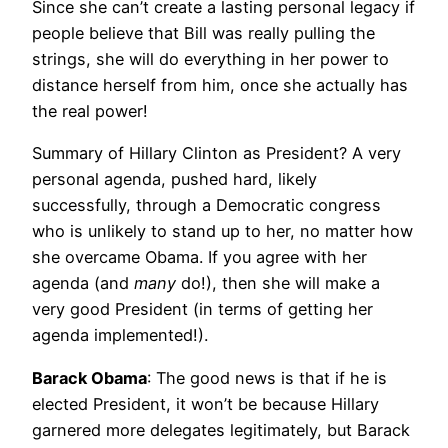
Since she can’t create a lasting personal legacy if
people believe that Bill was really pulling the
strings, she will do everything in her power to
distance herself from him, once she actually has
the real power!
Summary of Hillary Clinton as President? A very
personal agenda, pushed hard, likely
successfully, through a Democratic congress
who is unlikely to stand up to her, no matter how
she overcame Obama. If you agree with her
agenda (and
many
do!), then she will make a
very good President (in terms of getting her
agenda implemented!).
Barack Obama
: The good news is that if he is
elected President, it won’t be because Hillary
garnered more delegates legitimately, but Barack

## What this task involves
Your reply should consist only of the lines running from the line with "distance herself from" to the end of the listing, retyped exactly.

## Exercise result
distance herself from him, once she actually has
the real power!
Summary of Hillary Clinton as President? A very
personal agenda, pushed hard, likely
successfully, through a Democratic congress
who is unlikely to stand up to her, no matter how
she overcame Obama. If you agree with her
agenda (and
many
do!), then she will make a
very good President (in terms of getting her
agenda implemented!).
Barack Obama
: The good news is that if he is
elected President, it won’t be because Hillary
garnered more delegates legitimately, but Barack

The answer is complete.